2024-05-27 18:40:28 | ジャズ(ハードバップ)

本日は過小評価されたトランペッター、ジョー・ゴードンの作品をご紹介します。ゴードンは元々ボストンの出身で東海岸でプレイしていました。その頃の作品にはドナルド・バード「バーズ・アイ・ヴュー」、ホレス・シルヴァー「シルヴァーズ・ブルー」等があります。また、同郷のハーブ・ポメロイのビッグバンドにも在籍していました。ただ、当時の東海岸は群雄割拠の時代。確かな腕を持ったゴードンですが、リー・モーガンやドナルド・バードなどの若武者たちに押され、あまり活躍の機会は回ってきませんでした。そこで、活路を求めたのが西海岸。1958年頃にロサンゼルスに移住して活動を始め、本ブログでも紹介したシェリー・マンの「アット・ザ・ブラックホーク」はじめ、ハロルド・ランドやバーニー・ケッセルらの作品に参加しています。ただ、それでもリーダー作の機会はなかなかなく、ようやく巡ってきたのが、1961年7月6日録音のこのコンテンポラリー盤というわけです。共演メンバーはジミー・ウッズ(アルト)、ディック・ウィッティントン(ピアノ)、ジミー・ボンド(ベース)、ミルト・ターナー(ドラム)です。なお、ゴードンは東海岸時代にもエマーシーに1枚だけリーダー作を残していますが、内容的にはこちらの方が断然上と思います。
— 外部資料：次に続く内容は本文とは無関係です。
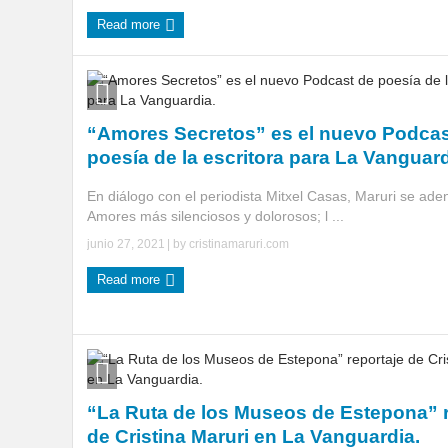
Read more
“Amores Secretos” es el nuevo Podcas
poesía de la escritora para La Vanguard
En diálogo con el periodista Mitxel Casas, Maruri se aden
Amores más silenciosos y dolorosos; l ...
junio 27, 2021
| by
cristinamaruri.com
Read more
“La Ruta de los Museos de Estepona” r
de Cristina Maruri en La Vanguardia.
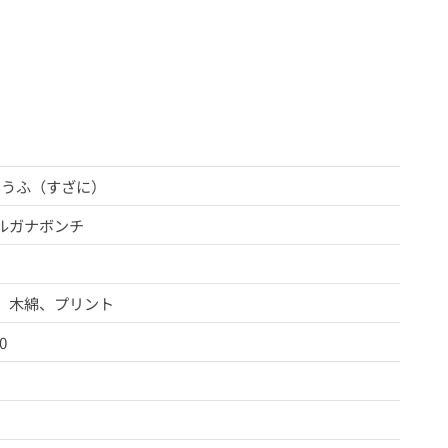
ゅうふ（すざに）
ルガナボンチ
）木綿、プリント
0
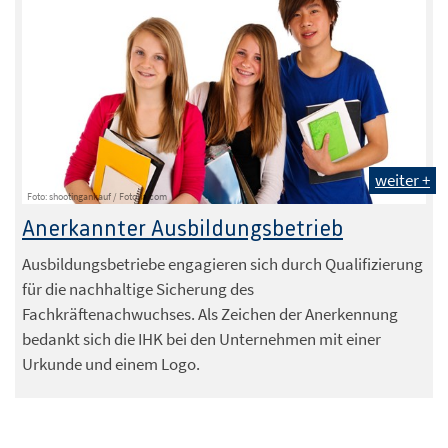
weiter +
Foto: shootingankauf / Fotolia.com
Anerkannter Ausbildungsbetrieb
Ausbildungsbetriebe engagieren sich durch Qualifizierung
für die nachhaltige Sicherung des
Fachkräftenachwuchses. Als Zeichen der Anerkennung
bedankt sich die IHK bei den Unternehmen mit einer
Urkunde und einem Logo.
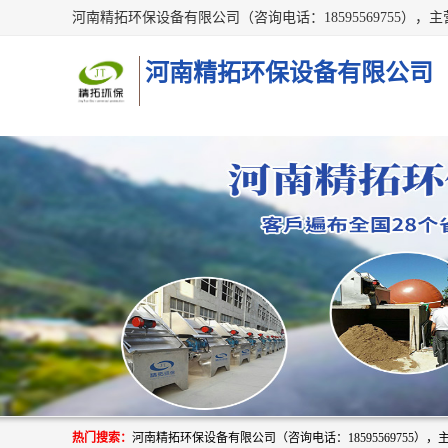
河南精拓环保设备有限公司
热门搜索：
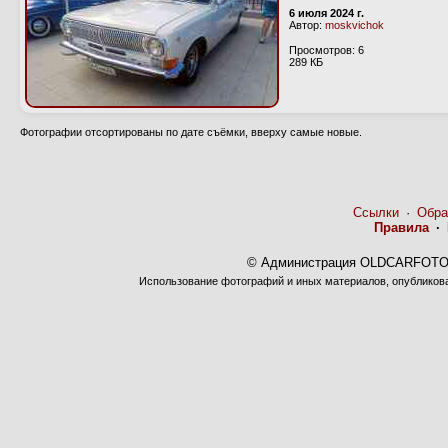
6 июля 2024 г.
Автор:
moskvichok
Просмотров: 6
289 КБ
Фотографии отсортированы по дате съёмки, вверху самые новые.
Ссылки
·
Обра
Правила
·
© Администрация OLDCARFOTO 
Использование фотографий и иных материалов, опубликован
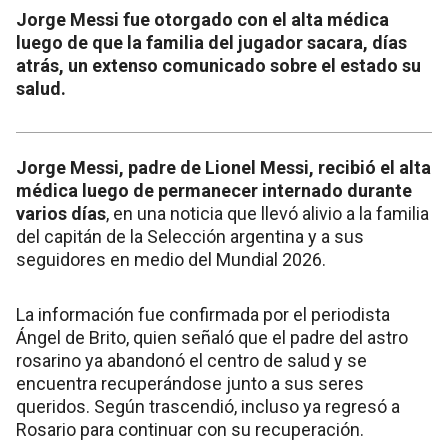
Jorge Messi fue otorgado con el alta médica
luego de que la familia del jugador sacara, días
atrás, un extenso comunicado sobre el estado su
salud.
Jorge Messi, padre de Lionel Messi, recibió el alta
médica luego de permanecer internado durante
varios días
, en una noticia que llevó alivio a la familia
del capitán de la Selección argentina y a sus
seguidores en medio del Mundial 2026.
La información fue confirmada por el periodista
Ángel de Brito, quien señaló que el padre del astro
rosarino ya abandonó el centro de salud y se
encuentra recuperándose junto a sus seres
queridos. Según trascendió, incluso ya regresó a
Rosario para continuar con su recuperación.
全8曲。スタンダードや他人の曲は1曲もなく、全てゴードンのオリジナルという意欲的な構成です。失礼ながらメンバーもかなり地味ですし、知ってる曲が1曲もないとなれば、聴く前は正直身構えてしまいますが、これがなかなかの充実した内容で、ジャズの奥深さを感じさせてくれます。西海岸録音ですが、ピアノのウィッティントン以外は全員黒人ということで、基本的にはハードバップです。ただし、1961年録音とあって、少しモーダルな雰囲気も漂わせています。特にアルトのジミー・ウッズのプレイは明らかに60年代っぽいですね。ピアノのウィッティントンは本作以外で見かけたことがないですが、シャープなソロを聴かせてくれます。

アルバムはデューク・ピアソンの”Jeannine"に少し似たキャッチーなメロディの"Terra Firma Irma"で始まります。こういう事前情報の少ない作品は1曲目がショボいと聴く気をなくしますが、つかみはOK!って感じですね。続く"A Song For Richard"はマイナー調のミディアムナンバーで、ゴードンがマイルスばりのミュートプレイを聴かせてくれます。この曲と4曲目"You're The Only Girl In The Next World For Me"、6曲目のラテンリズムの"Mariana"あたりはモード色強めです。3曲目"Non-Viennese Waltz Blues"と5曲目"Co-Op Blues"は文字通りファンキーなブルースですが、出来はまあまあと言ったところ。7曲目"Heleen"は本作のもう1つのハイライトとも言える美しいバラード。ゴードンの情感たっぷりのトランペットとウィッティントンの透明感あふれるピアノソロが素晴らしいです。ラストは軽快なドライブ感たっぷりの"Diminishing"で締めくくります。念願のリーダー作も発表したゴードンですが2年後の1963年11月4日に自宅の火事により35歳の生涯を閉じます。同じく早死にしたクリフォード・ブラウンやリー・モーガンと比べて語られることもほとんどないゴードンですが、その才能は確かだったことは残された本作を聴けば分かります。